L'évolution des postes de consommation diffère selon les catégories de ménages. Pour l'alimentation, une convergence s'est opérée au cours des trente dernières années : en 1979, les 20 % des ménages les plus modestes consacraient 35 % de leur budget à l'alimentation et les 20 % les plus aisés 18 %, soit une différence de 17 points. En 2011, l'écart n'est plus que de 4 points (tableau 1).
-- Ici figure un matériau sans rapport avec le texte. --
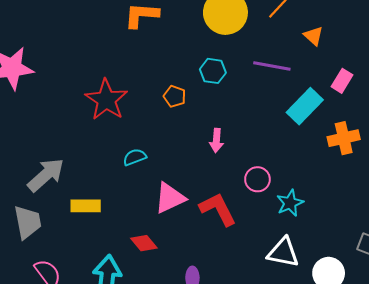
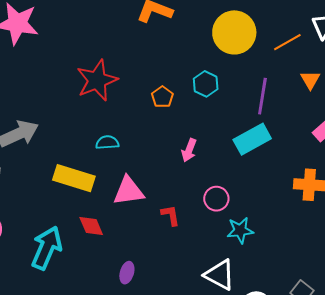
purple line: (272, 66) -> (262, 96), turned 72
cyan rectangle: (305, 106) -> (252, 139), moved
yellow rectangle: (86, 206) -> (74, 178), moved, size x1.4
red L-shape: (218, 209) -> (171, 215), size x0.6

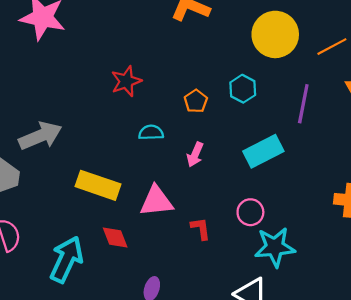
red star: (97, 80) -> (126, 81), size x0.7
cyan rectangle: (252, 139) -> (263, 151), moved
cyan semicircle: (107, 142) -> (151, 133), moved
pink arrow: (189, 150) -> (195, 154), moved
cyan star: (240, 230) -> (275, 247), size x1.4

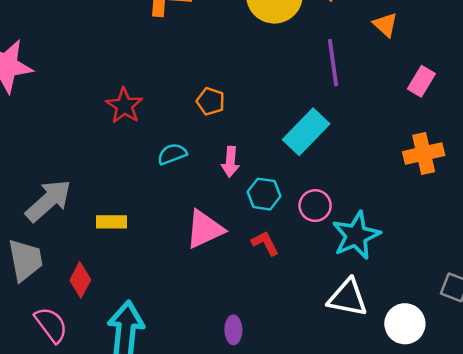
cyan hexagon: (243, 89) -> (264, 194), moved
yellow rectangle: (98, 185) -> (111, 222), moved, size x0.6
red diamond: (115, 237) -> (80, 280), moved, turned 68

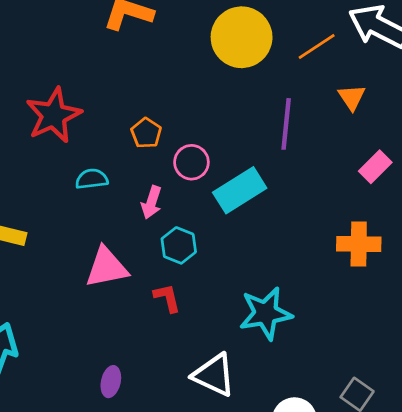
red star: (124, 106) -> (54, 115), size x1.4
pink circle: (315, 206) -> (191, 162), moved
white triangle: (348, 298) -> (214, 375), moved

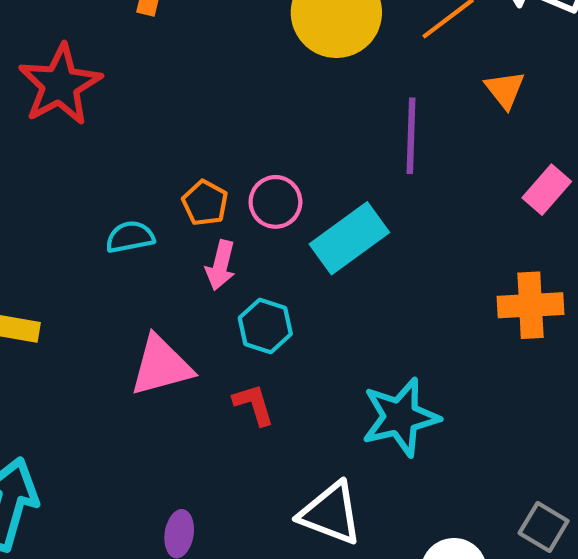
red star: (54, 115) -> (60, 85), moved
orange pentagon: (146, 133) -> (205, 203), moved

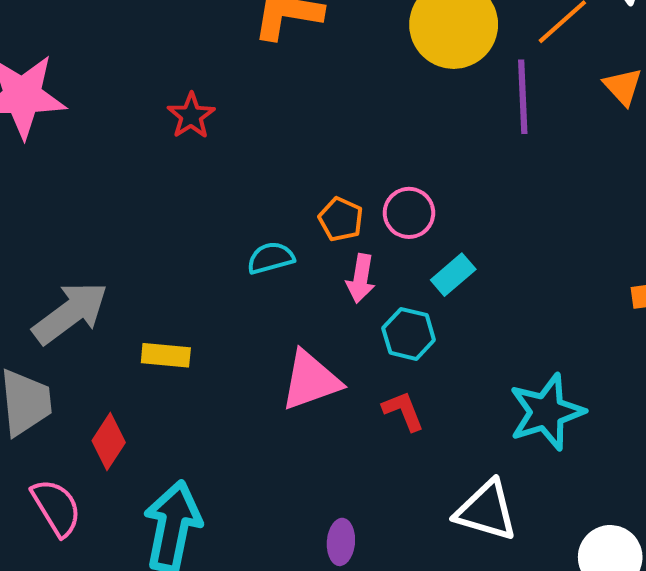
red star: (60, 85) -> (191, 116), size x0.6
purple line: (411, 136) -> (523, 97), moved
cyan rectangle: (349, 238) -> (453, 275), moved, size x0.6

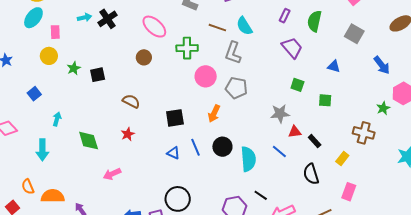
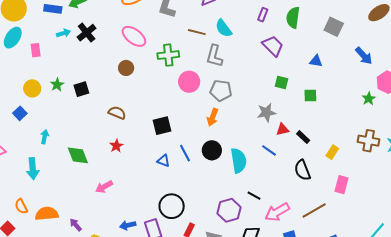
yellow circle: (49, 56) -> (32, 88), moved
orange arrow: (214, 114) -> (213, 117), moved
brown cross: (364, 133) -> (369, 141), moved

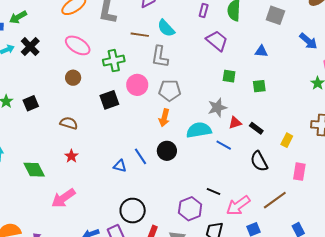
black square: (162, 126) -> (109, 100), moved
cyan semicircle: (239, 161) -> (199, 130), moved, turned -85
pink arrow: (104, 187) -> (63, 198), size x1.4

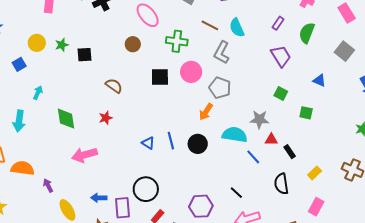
black line: (213, 191) -> (236, 193), moved

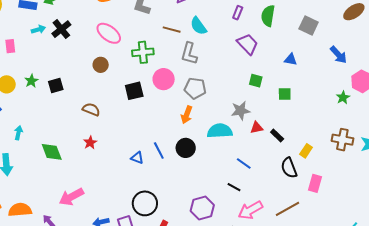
pink arrow: (84, 155) -> (71, 197), moved
blue line: (253, 157) -> (244, 163), moved
black semicircle: (281, 184) -> (289, 168), moved

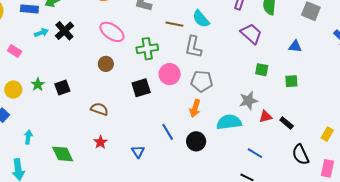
pink rectangle: (10, 46) -> (15, 51), turned -48
blue line: (159, 151) -> (168, 132), moved
yellow rectangle: (306, 151) -> (327, 134), moved
blue triangle: (137, 158) -> (138, 152), moved, turned 40

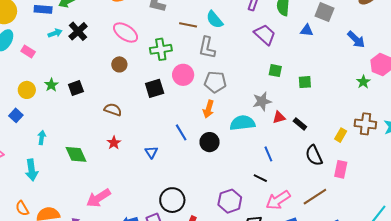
blue triangle: (295, 46) -> (307, 30), moved
blue line: (255, 153) -> (268, 154), turned 35

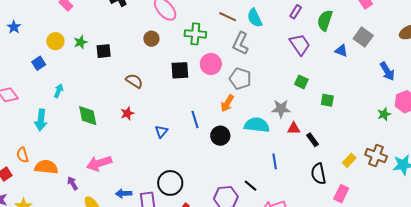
black line: (260, 178) -> (251, 186), moved

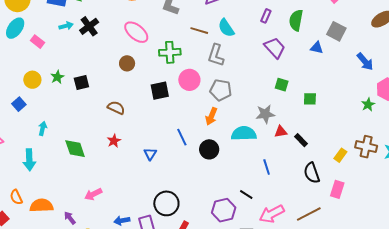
pink arrow: (99, 163) -> (93, 194), size x0.7

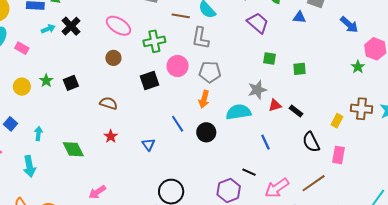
blue square: (19, 104) -> (11, 124), moved

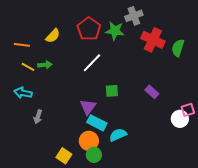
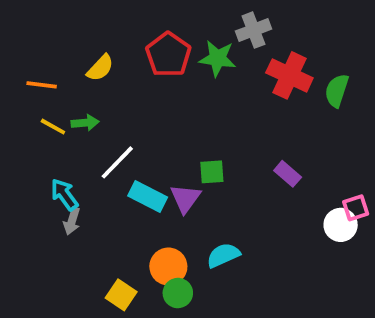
white line: (92, 63) -> (117, 162), moved
cyan arrow: (23, 93) -> (64, 195), moved, turned 42
purple triangle: (88, 107) -> (185, 198), moved
cyan rectangle: (97, 123) -> (148, 197), moved

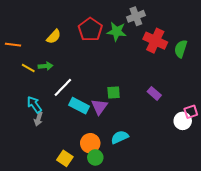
orange line: (42, 85) -> (13, 45), moved

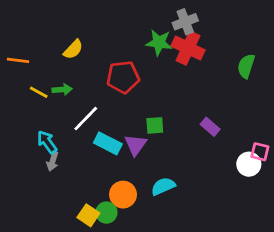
red pentagon: (90, 29) -> (123, 77), moved, turned 30
red cross: (155, 41) -> (188, 48), moved
pink square: (191, 112) -> (260, 152), turned 32
green circle: (95, 157) -> (106, 213), moved

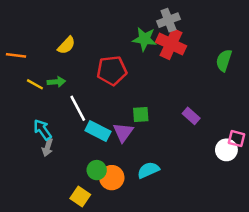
white line: (86, 119) -> (78, 108), turned -72
green circle: (106, 213) -> (97, 170), moved

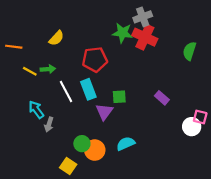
cyan rectangle: (98, 131) -> (88, 89), moved, turned 42
gray arrow: (48, 147) -> (49, 124), moved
Le constat est identique lorsqu'on compare les structures de consommation des différentes catégories socioprofessionnelles : chez les ménages d'ouvriers, la part des dépenses alimentaires est supérieure de 3,8 points à celle des cadres et des professions intellectuelles supérieures, contre 11 points en 1979. La part des dépenses consacrées à l'alimentation ne peut plus être, comme auparavant, considérée comme un bon indicateur du niveau de vie d'un ménage.
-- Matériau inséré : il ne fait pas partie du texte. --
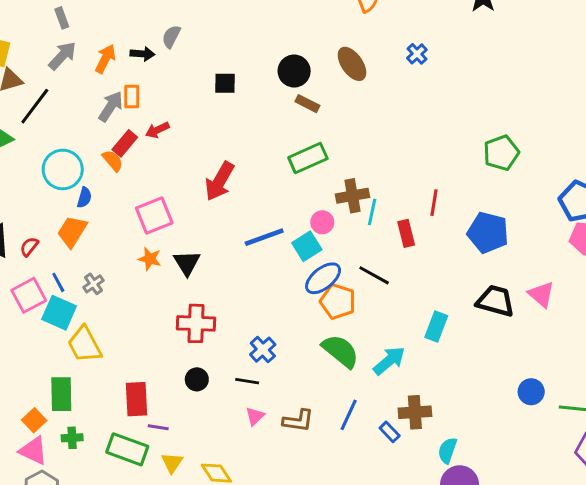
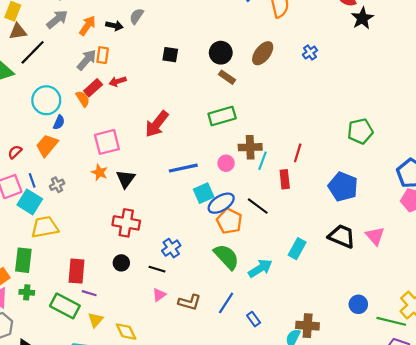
brown ellipse: (352, 64) -> (263, 53), turned 65
red line: (434, 203) -> (298, 153), moved
cyan square: (307, 246) -> (204, 193), moved
yellow trapezoid: (84, 345) -> (45, 227), turned 100
brown cross: (415, 412) -> (308, 326), moved

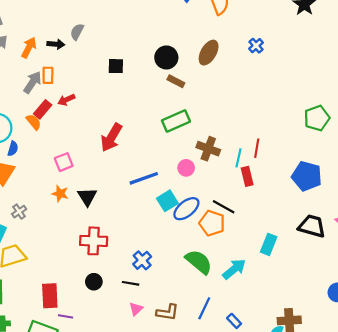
pink square: (107, 142) -> (64, 162), size x0.7
brown cross: (250, 147) -> (208, 149), turned 30
cyan line: (263, 161) -> (239, 158), moved
orange pentagon: (229, 221) -> (212, 223), moved

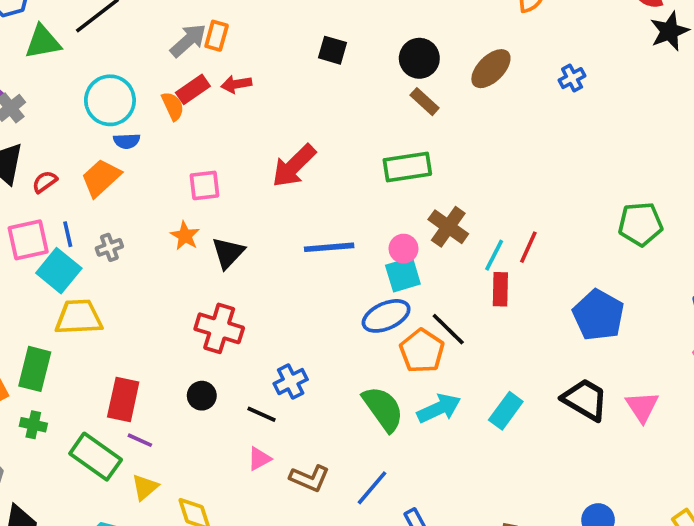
blue semicircle: (13, 149) -> (127, 141), turned 56
cyan square: (167, 201) -> (403, 275), moved
cyan arrow: (234, 269) -> (439, 408), moved

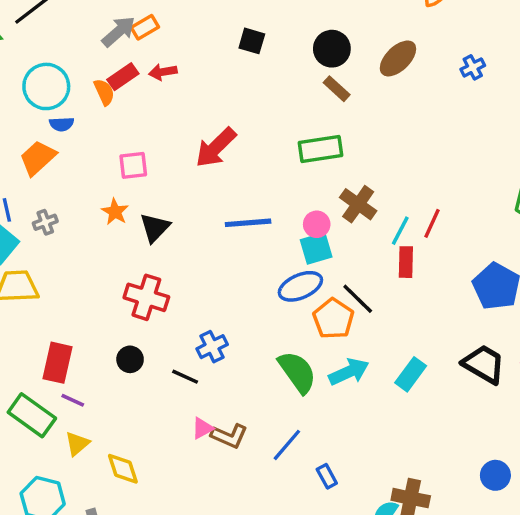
orange rectangle: (217, 36) -> (145, 27), turned 44
pink triangle: (259, 459) -> (202, 428), moved

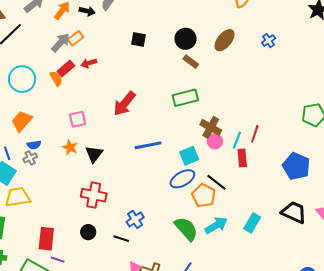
blue semicircle: (62, 124) -> (34, 145), moved
pink circle: (317, 224) -> (215, 141), moved

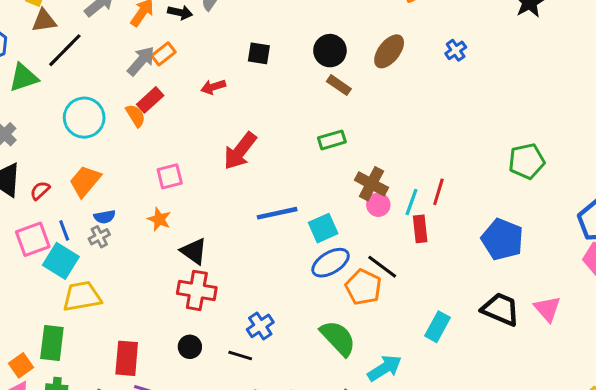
red arrow: (89, 63) -> (213, 87), moved
green rectangle: (185, 98) -> (332, 140), size x0.7
black triangle: (94, 154) -> (194, 251), moved, turned -30
cyan square: (189, 156) -> (323, 228), moved
cyan arrow: (216, 225) -> (385, 368), moved

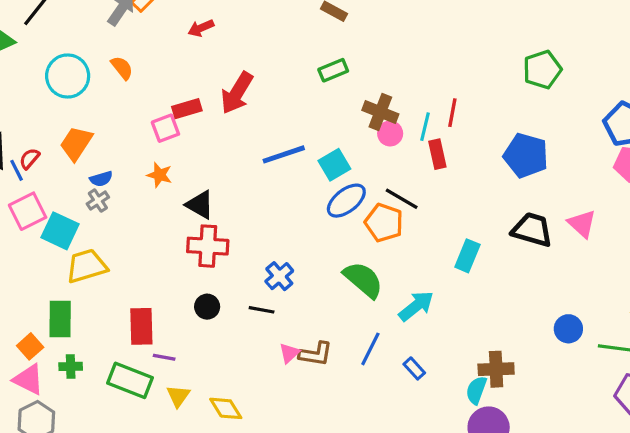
red rectangle: (150, 100) -> (187, 109), moved, turned 32
blue line: (64, 230) -> (17, 170), moved

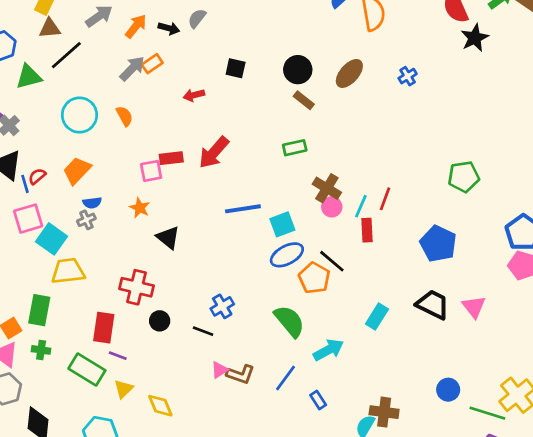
red cross: (208, 246) -> (137, 287), moved

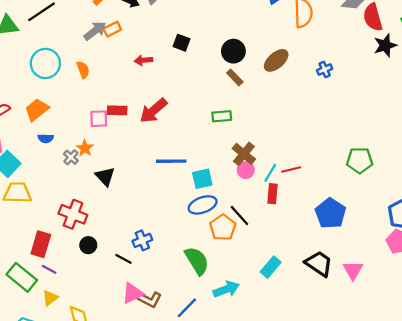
red line: (385, 199) -> (291, 170), turned 48
gray cross: (86, 220) -> (71, 157), moved, turned -32
pink triangle: (219, 370) -> (133, 293), size x1.5

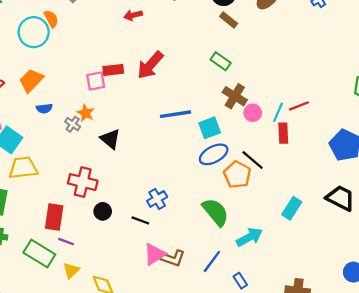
orange semicircle: (83, 70) -> (51, 19), moved
green rectangle: (222, 116) -> (221, 61), turned 48
brown cross: (244, 154) -> (235, 96), moved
À l'inverse, les disparités selon les groupes sociaux se sont accentuées pour les dépenses de logement (telles que mesurées dans l'enquête, c'est à dire hors loyers imputés) : en 2011, la part qu'y consacrent les cadres et professions intellectuelles supérieures est inférieure de 4 points à celle des ouvriers alors qu'elles étaient équivalentes en 1979.

Les dépenses de transports ont à l'inverse tendance à converger. Cependant, leur part est désormais moins importante dans le budget des cadres et professions intellectuelles supérieures que dans celui des ouvriers, alors que la situation était inversée en 1979.
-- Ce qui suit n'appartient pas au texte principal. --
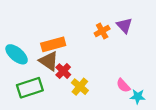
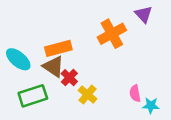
purple triangle: (124, 25) -> (144, 14), moved
orange cross: (102, 31) -> (112, 34), size x1.6
pink semicircle: (123, 85) -> (135, 93), turned 32

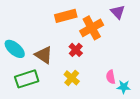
orange rectangle: (58, 48) -> (66, 16), moved
red cross: (69, 78) -> (76, 50), moved

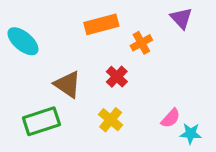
orange cross: (92, 28) -> (141, 43), size x0.6
cyan ellipse: (15, 49) -> (23, 41), moved
pink semicircle: (111, 77) -> (171, 118), turned -128

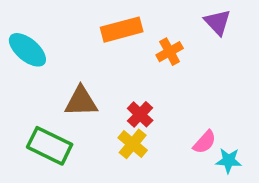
red cross: (117, 77) -> (140, 114), moved
brown triangle: (68, 84) -> (81, 101), turned -36
green rectangle: (41, 121) -> (50, 146), turned 44

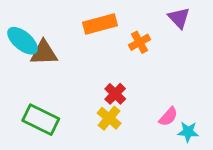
brown triangle: (81, 101) -> (44, 53), moved

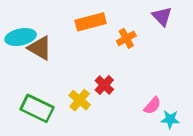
cyan ellipse: (23, 41) -> (21, 37), turned -52
brown triangle: (44, 53) -> (40, 48), turned 32
yellow cross: (109, 118) -> (80, 100), moved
Tableau 1 Évolution des écarts de structure de consommation entre groupes sociaux, de 1979 à 2011
En points de %
Ecart entre le 5e quintile (ménages aisés) et le 1er quintile (ménages modestes) de niveau de vie Ecart entre les cadres, professions intellectuelles supérieures et les ouvriers
1979 2011 1979 2011
Lecture : en 2011, la part moyenne des produits alimentaires et des boissons non alcoolisées dans la consommation totale des ménages de cadres et des professions intellectuelles supérieures est inférieure de 3,8 points à celle des ménages d'ouvriers.
Champ : France Métropolitaine
Source : Insee, enquêtes Budget de famille 1979 et 2011.
Produits alimentaires et boissons non alcoolisées -16,9 -4,0 -11,1 -3,8
Santé -2,8 -0,2 -1,4 0,1
Logement, eau, gaz, électricité et autres combustibles (hors loyers fictifs) -1,5 -8,3 0,2 -4,1
Boissons alcoolisées et tabac -0,5 -1,1 -1,2 -1,8
Enseignement 0,0 -0,5 0,8 0,7
Communications 0,3 -1,8 0,8 -1,2
Articles d'habillement et chaussures 1,5 -0,2 1,2 0,2
Autres biens et services 2,1 1,1 1,3 0,6
Loisirs et culture 3,0 3,9 2,3 3,9
Meubles, articles de ménage et entretien courant de la maison 3,2 3,2 1,3 1,8
Restaurants et hôtels 5,2 3,4 3,5 4,6
Transports 6,3 4,5 2,3 -1,1

Les dépenses de transport pèsent toujours fortement sur les budgets et ce, quel que soit le revenu annuel dont dispose le ménage. Par contrainte ou par plaisir, l'achat de véhicule constitue la part la plus importante de ce poste pour les ménages de cadres, soit en moyenne 41 % du poste transports, comme pour les ménages d'ouvriers qui y consacrent 42 %. Toutefois, les frais d'utilisation représentent 33 % des dépenses de transport pour les cadres et culminent à 46 % pour les ouvriers.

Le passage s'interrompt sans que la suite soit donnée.